Robotics technology is undergoing a fundamental transformation. The Gemini Robotics project recently released by Google DeepMind showcases two new models that work together, marking the first time a robotic system has been able to "think" before taking action. This breakthrough could revolutionize the current limitations of robots that can only perform specific tasks.

Generative AI technology has become commonplace in text, image, audio, and video creation. Now, the same technology is being applied to generate robot action instructions. The DeepMind team believes that generative AI holds unique importance for robotics because it can unlock general-purpose capabilities.

The core issue facing current robots is over-specialization. Each robot requires intensive training for specific tasks and performs poorly when handling others. Carolina Parada, head of Google DeepMind's robotics division, said: "Today's robots are highly customized and difficult to deploy, often requiring months to install a robot unit that can only perform a single task."

image.png

The fundamental characteristics of generative systems make AI-driven robots more versatile. They can face new environments and workspaces without reprogramming. The current DeepMind robotics approach relies on the collaboration of two models: one responsible for thinking, and the other for execution.

The two new models are named Gemini Robotics 1.5 and Gemini Robotics-ER 1.5. The former is a vision-language-action model that generates robot action instructions using visual and text data. The "ER" in the latter stands for embodied reasoning, a vision-language model that receives visual and text input and generates the steps needed to complete complex tasks.

Gemini Robotics-ER 1.5 is the first robotic AI system with the ability to simulate reasoning, similar to the reasoning process of modern text chatbots. DeepMind refers to this as "thinking" ability, although the term may not be entirely accurate in the field of generative AI. According to DeepMind, the ER model achieved top results in academic and internal benchmark tests, indicating that it can make accurate decisions about how to interact with physical space. However, it does not perform any actions itself, which requires the cooperation of Gemini Robotics 1.5.

For example, when a robot needs to sort a pile of clothes into white and colored categories, Gemini Robotics-ER 1.5 processes the request and analyzes the image of the physical environment. This AI system can also use tools like Google Search to collect additional data. Then, the ER model generates natural language instructions to provide the robot with specific steps to complete the task.

The innovation of this dual-model architecture lies in separating reasoning and execution. The reasoning model focuses on understanding task requirements and environmental conditions, developing detailed action plans; the execution model is responsible for converting these plans into specific robot actions. This division of labor allows the robot system to have complex thinking abilities while maintaining precise execution efficiency.

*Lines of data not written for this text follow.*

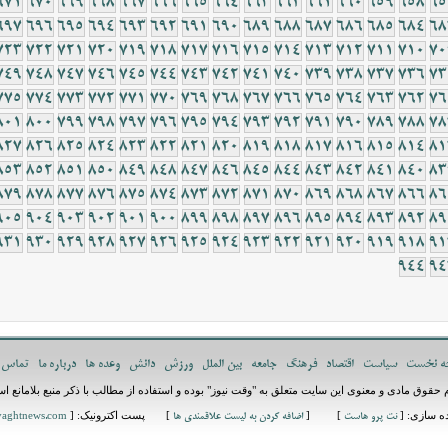
671
670
669
668
667
666
665
664
663
662
661
660
659
658
65
697
696
695
694
693
692
691
690
689
688
687
686
685
684
68
723
722
721
720
719
718
717
716
715
714
713
712
711
710
70
749
748
747
746
745
744
743
742
741
740
739
738
737
736
73
775
774
773
772
771
770
769
768
767
766
765
764
763
762
76
801
800
799
798
797
796
795
794
793
792
791
790
789
788
78
827
826
825
824
823
822
821
820
819
818
817
816
815
814
81
853
852
851
850
849
848
847
846
845
844
843
842
841
840
83
879
878
877
876
875
874
873
872
871
870
869
868
867
866
86
905
904
903
902
901
900
899
898
897
896
895
894
893
892
89
931
930
929
928
927
926
925
924
923
922
921
920
919
918
91
944
94
ه نخست
سیاست
اقتصاد
فرهنگ
جامعه
بین الملل
ورزش
دانش
وعده ها
درباره ما
تماس ب
 حقوق مادی و معنوی این سایت متعلق به "وقت نیوز" بوده و استفاده از مطالب با ذکر منبع بلامانع 
اده سازی: [
] [
] پست اکترونیک: [
نت پرو هاست
اضافه کردن به لیست علاقمندی ها
aghtnews.com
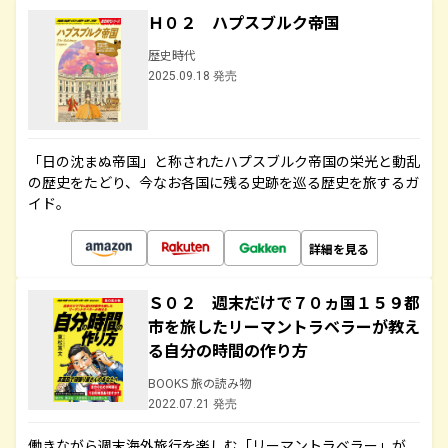
Ｈ０２ ハプスブルク帝国
歴史時代
2025.09.18 発売
「日の沈まぬ帝国」と称されたハプスブルク帝国の栄光と動乱
の歴史をたどり、今なお各国に残る史跡を巡る歴史を旅するガ
イド。
詳細を見る
Ｓ０２ 週末だけで７０ヵ国１５９都
市を旅したリーマントラベラーが教え
る自分の時間の作り方
BOOKS 旅の読み物
2022.07.21 発売
働きながら週末海外旅行を楽しむ「リーマントラベラー」が、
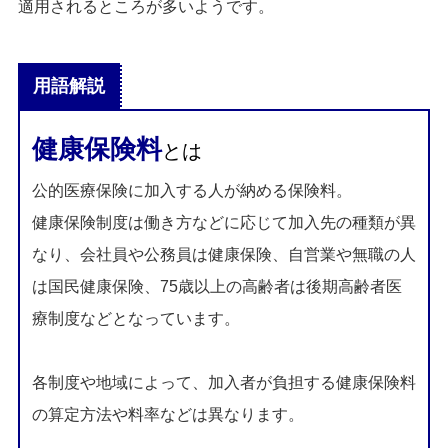
適用されるところが多いようです。
用語解説
健康保険料
とは
公的医療保険に加入する人が納める保険料。
健康保険制度は働き方などに応じて加入先の種類が異
なり、会社員や公務員は健康保険、自営業や無職の人
は国民健康保険、75歳以上の高齢者は後期高齢者医
療制度などとなっています。
各制度や地域によって、加入者が負担する健康保険料
の算定方法や料率などは異なります。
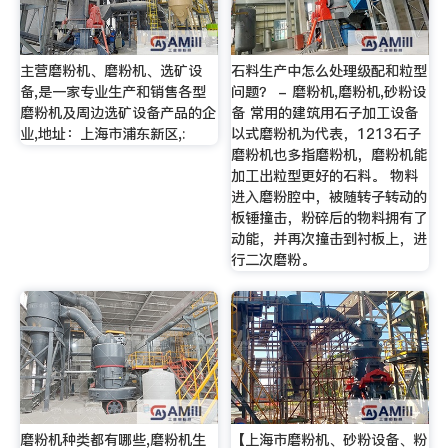
主营磨粉机、磨粉机、选矿设
石料生产中怎么处理级配和粒型
备,是一家专业生产和销售各型
问题？ - 磨粉机,磨粉机,砂粉设
磨粉机及周边选矿设备产品的企
备 常用的建筑用石子加工设备
业,地址：上海市浦东新区,:
以式磨粉机为代表，1213石子
磨粉机也多指磨粉机，磨粉机能
加工出粒型更好的石料。 物料
进入磨粉腔中，被随转子转动的
板锤撞击，粉碎后的物料拥有了
动能，并再次撞击到衬板上，进
行二次磨粉。
磨粉机种类都有哪些,磨粉机生
【上海市磨粉机、砂粉设备、粉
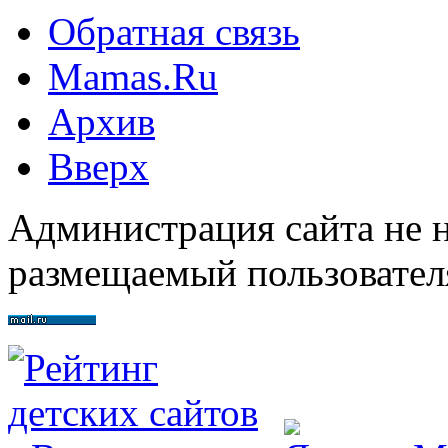
Обратная связь
Mamas.Ru
Архив
Вверх
Администрация сайта не н
размещаемый пользовател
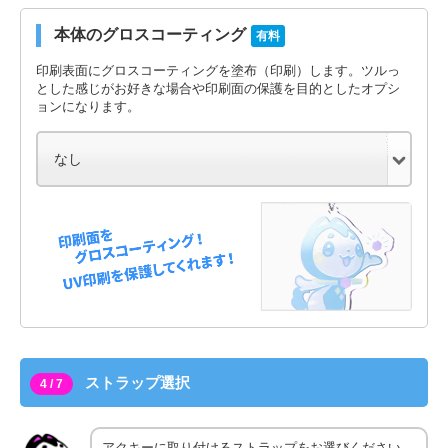
本体のグロスコーティング
有料
印刷表面にグロスコーティングを塗布（印刷）します。ツルっ
とした感じがお好きな場合や印刷面の保護を目的としたオプシ
ョンになります。
ストラップ選択
4 / 7
アクキーに取り付けるストラップをお選びください。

From a technological development perspective, this breakthrough may mark an important turning point in robotics from specialization to generalization. Traditional robots require extensive training and debugging for each new task, while robots with generative AI capabilities can theoretically quickly adapt to new work environments through natural language instructions.

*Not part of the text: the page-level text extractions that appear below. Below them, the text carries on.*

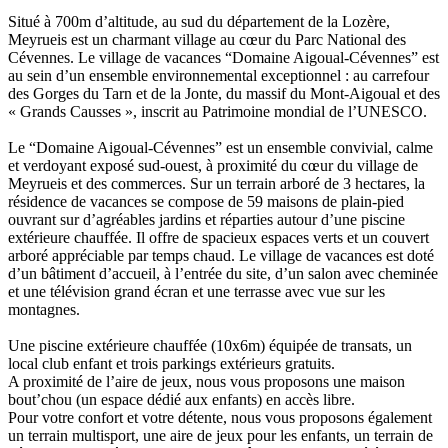
Situé à 700m d’altitude, au sud du département de la Lozère,
Meyrueis est un charmant village au cœur du Parc National des
Cévennes. Le village de vacances “Domaine Aigoual-Cévennes” est
au sein d’un ensemble environnemental exceptionnel : au carrefour
des Gorges du Tarn et de la Jonte, du massif du Mont-Aigoual et des
« Grands Causses », inscrit au Patrimoine mondial de l’UNESCO.
Le “Domaine Aigoual-Cévennes” est un ensemble convivial, calme
et verdoyant exposé sud-ouest, à proximité du cœur du village de
Meyrueis et des commerces. Sur un terrain arboré de 3 hectares, la
résidence de vacances se compose de 59 maisons de plain-pied
ouvrant sur d’agréables jardins et réparties autour d’une piscine
extérieure chauffée. Il offre de spacieux espaces verts et un couvert
arboré appréciable par temps chaud. Le village de vacances est doté
d’un bâtiment d’accueil, à l’entrée du site, d’un salon avec cheminée
et une télévision grand écran et une terrasse avec vue sur les
montagnes.
Une piscine extérieure chauffée (10x6m) équipée de transats, un
local club enfant et trois parkings extérieurs gratuits.
A proximité de l’aire de jeux, nous vous proposons une maison
bout’chou (un espace dédié aux enfants) en accès libre.
Pour votre confort et votre détente, nous vous proposons également
un terrain multisport, une aire de jeux pour les enfants, un terrain de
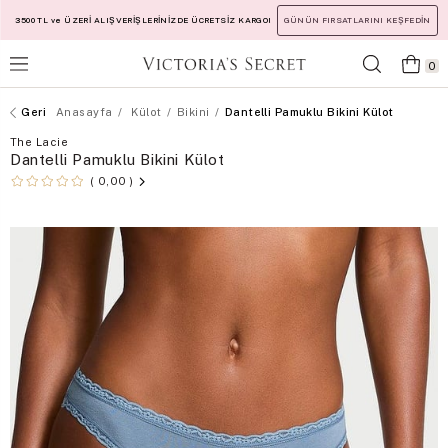
3500 TL ve ÜZERİ ALIŞVERİŞLERİNİZDE ÜCRETSİZ KARGO!
GÜNÜN FIRSATLARINI KEŞFEDİN
0
Anasayfa
Külot
Bikini
Dantelli Pamuklu Bikini Külot
The Lacie
Dantelli Pamuklu Bikini Külot
0,00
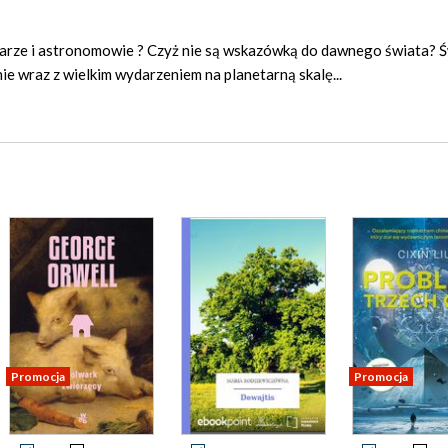
glarze i astronomowie ? Czyż nie są wskazówką do dawnego świata? 
e wraz z wielkim wydarzeniem na planetarną skalę...
Promocja
Promocja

Of course, this technology is still in its early stages, and various challenges may arise during actual deployment. The performance of robots in complex real-world environments, safety guarantees, and cost control issues need to be further addressed. However, DeepMind's attempt undoubtedly points to a promising direction for the future development of robotics technology.

As AI technology continues to advance, we may soon witness a historic moment where robots transition from simple task executors to true intelligent assistants.